The kiwifruit is a prime example of how appearances can be deceiving. This small fruit with its fuzzy-brown skin is quite unassuming, but when cut open reveals a brilliant, bright green flesh. When sliced cross-wise, the pattern of the black, edible seeds and bright white center, together with the emerald green of the kiwi is quite spectacular. It is not unlike cracking open a dull, unsightly geode to reveal the sparkling crystals inside.
Kiwifruit has a juicy, firm texture with an added crunchiness from the edible seeds. The flavor has been compared to a combination of peaches, berries and melon, with a slightly tart kick. They are best eaten when soft and ripe, when the flavors are sweet and full. Unripe kiwifruit is unpleasant and bitter.
With more vitamin C than citrus, kiwifruit packs a good antioxidant punch. It is also a good source of fiber, vitamin E and potassium. The fruit also contains an enzyme called Actinidin, which works quite well as a natural meat tenderizer.
How to Eat
The most popular way to eat kiwifruit is to slice off the ends and gently peel off the skin. Then slice them crosswise to take advantage of their eye-catching beauty. They add a nice pop in both taste and appearance to fruit salads. Or they can be added to ice cream or yogurt or made into smoothies.
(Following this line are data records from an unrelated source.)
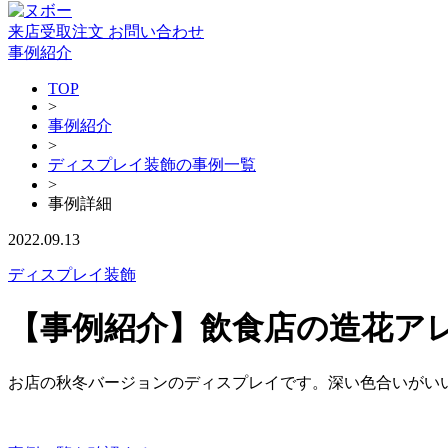
来店受取注文
お問い合わせ
事例紹介
TOP
>
事例紹介
>
ディスプレイ装飾の事例一覧
>
事例詳細
2022.09.13
ディスプレイ装飾
【事例紹介】飲食店の造花ア
お店の秋冬バージョンのディスプレイです。深い色合いがい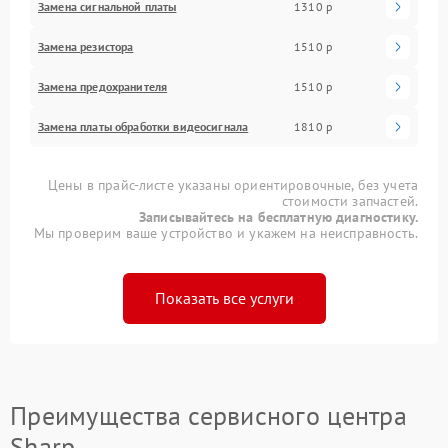
Замена сигнальной платы
1310 р
Замена резистора
1510 р
Замена предохранителя
1510 р
Замена платы обработки видеосигнала
1810 р
Цены в прайс-листе указаны ориентировочные, без учета
стоимости запчастей.
Записывайтесь на бесплатную диагностику.
Мы проверим ваше устройство и укажем на неисправность.
Показать все услуги
Преимущества сервисного центра
Sharp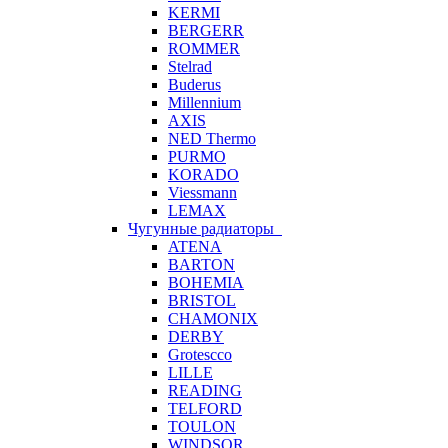
KERMI
BERGERR
ROMMER
Stelrad
Buderus
Millennium
AXIS
NED Thermo
PURMO
KORADO
Viessmann
LEMAX
Чугунные радиаторы
ATENA
BARTON
BOHEMIA
BRISTOL
CHAMONIX
DERBY
Grotescco
LILLE
READING
TELFORD
TOULON
WINDSOR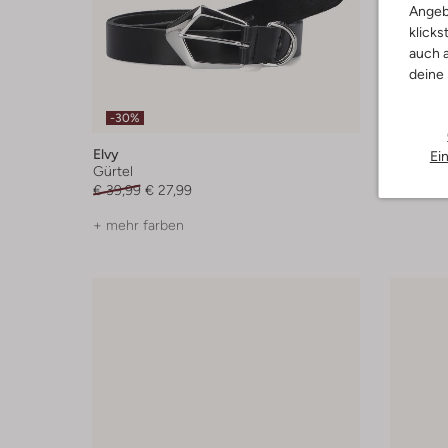
Angeb
klicks
auch a
deine
-30%
Elvy
Notre-V
Ei
Gürtel
Gürtel
€ 39,99
€ 27,99
€ 34,99
+ mehr farben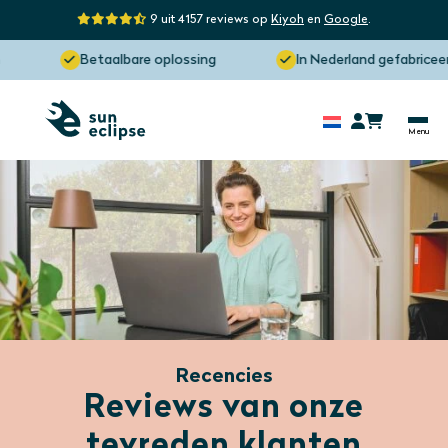
9 uit 4157 reviews op
Kiyoh
en
Google
.
Betaalbare oplossing
In Nederland gefabriceerd
Recencies
Reviews van onze
tevreden klanten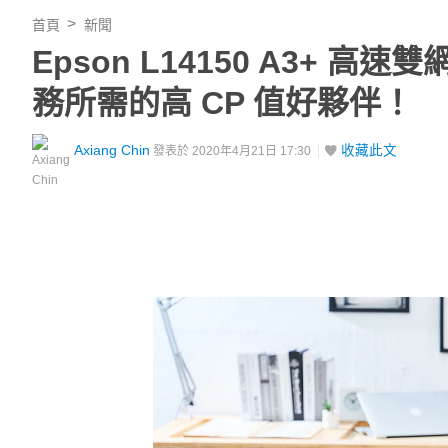
首頁
新聞
Epson L14150 A3+
務所需的高 CP 值好夥伴！
Axiang Chin
收藏此文
發表於 2020年4月21日 17:30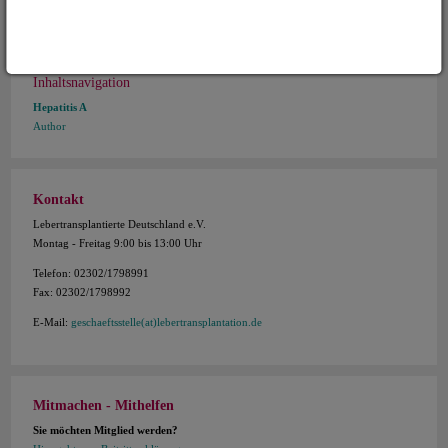
Inhaltsnavigation
Hepatitis A
Author
Kontakt
Lebertransplantierte Deutschland e.V.
Montag - Freitag 9:00 bis 13:00 Uhr
Telefon: 02302/1798991
Fax: 02302/1798992
E-Mail:
geschaeftsstelle(at)lebertransplantation.de
Mitmachen - Mithelfen
Sie möchten Mitglied werden?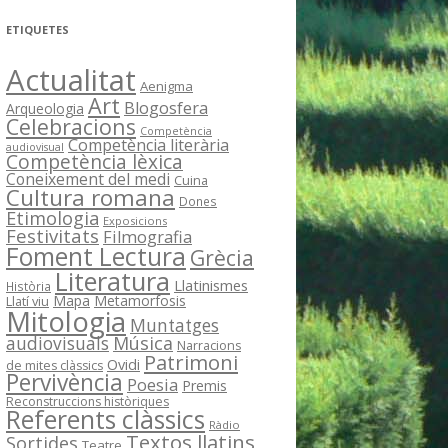
ETIQUETES
Actualitat
Aenigma
Art
Blogosfera
Arqueologia
Celebracions
Competència
Competència literària
audiovisual
Competència lèxica
Coneixement del medi
Cuina
Cultura romana
Dones
Etimologia
Exposicions
Festivitats
Filmografia
Foment Lectura
Grècia
Literatura
Llatinismes
Història
Mapa
Metamorfosis
Llatí viu
Mitologia
Muntatges
Música
audiovisuals
Narracions
Patrimoni
Ovidi
de mites clàssics
Pervivència
Poesia
Premis
Reconstruccions històriques
Referents clàssics
Ràdio
Textos llatins
Sortides
Teatre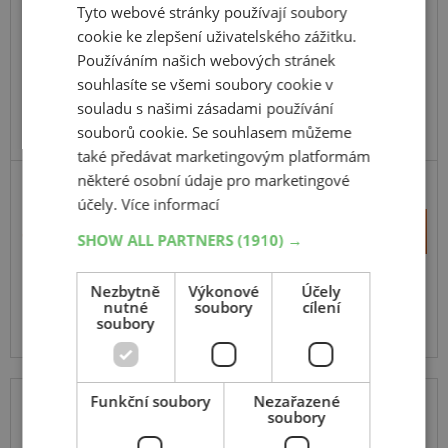
Tyto webové stránky používají soubory
19
7
R8
28J
cookie ke zlepšení uživatelského zážitku.
Používáním našich webových stránek
souhlasíte se všemi soubory cookie v
souladu s našimi zásadami používání
souborů cookie. Se souhlasem můžeme
také předávat marketingovým platformám
některé osobní údaje pro marketingové
účely.
Více informací
+
Koupit
1 008 Kč
SHOW ALL PARTNERS
(1910) →
–
Nezbytně
Výkonové
Účely
Expedujeme do 5 dnů
SKLADEM
nutné
soubory
cílení
Na prodejně v Opavě do 5 dnů.
soubory
Centrální sklad 20 ks.
Funkční soubory
Nezařazené
soubory
JOURNEY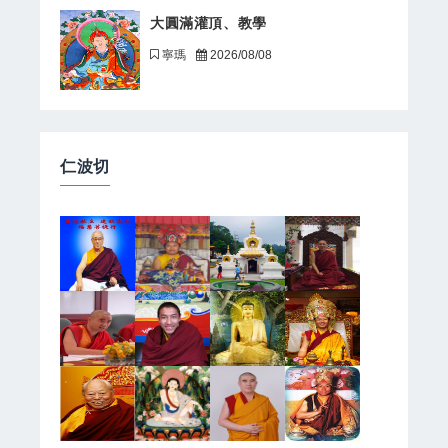
大圓滿灌頂、教學
寧瑪
2026/08/08
仁波切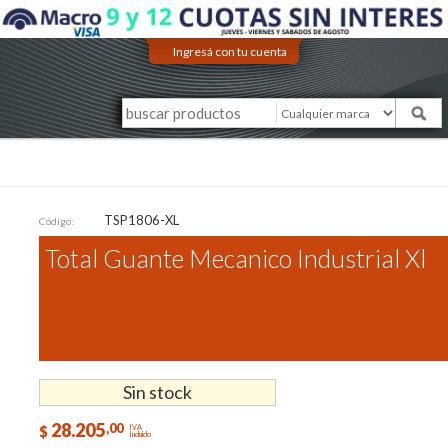
Ingresá con tu cuenta
TSP1806-XL
Código:
Total Guante Mecanico Industrial Xl
Sin stock
28.205
,00
$
IVA
Incluido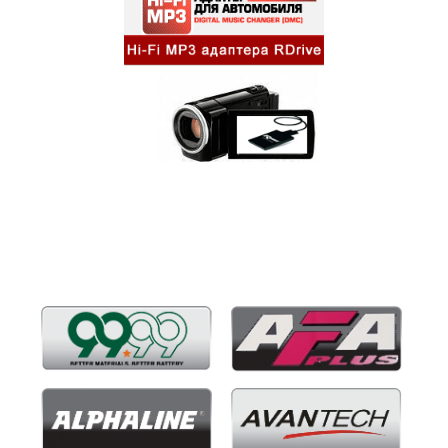
Бренды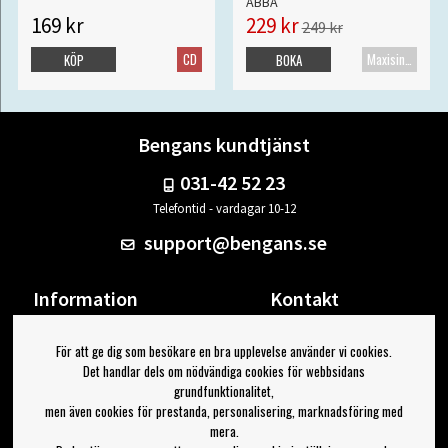
ABBA
169 kr
229 kr
249 kr
CD
Maxisingel
KÖP
BOKA
Bengans kundtjänst
031-42 52 23
Telefontid - vardagar 10-12
support@bengans.se
Information
Kontakt
Ångra Köp
Våra butiker & öppettider
För att ge dig som besökare en bra upplevelse använder vi cookies.
Om Bengans
Din sida
Det handlar dels om nödvändiga cookies för webbsidans
FAQ / Köp- & Leveransvillkor
Logga ut
grundfunktionalitet,
men även cookies för prestanda, personalisering, marknadsföring med
Jag vill ha tips från Bengans
mera.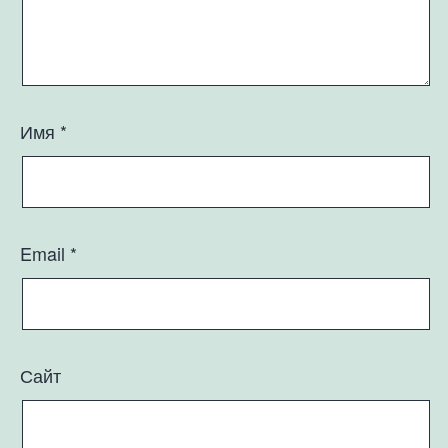
Имя
*
Email
*
Сайт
Some people even eat the skin, but make sure you wash them and remove the fuzzy coating first.
Kiwifruit are quite delicate, especially when ripe, so handle them carefully. You can speed up the ripening process by storing them in a paper bag with an apple or banana. But once ripe, eat them quickly, or refrigerate, as they can become overripe rather quickly. They will last for another week or two in the refrigerator.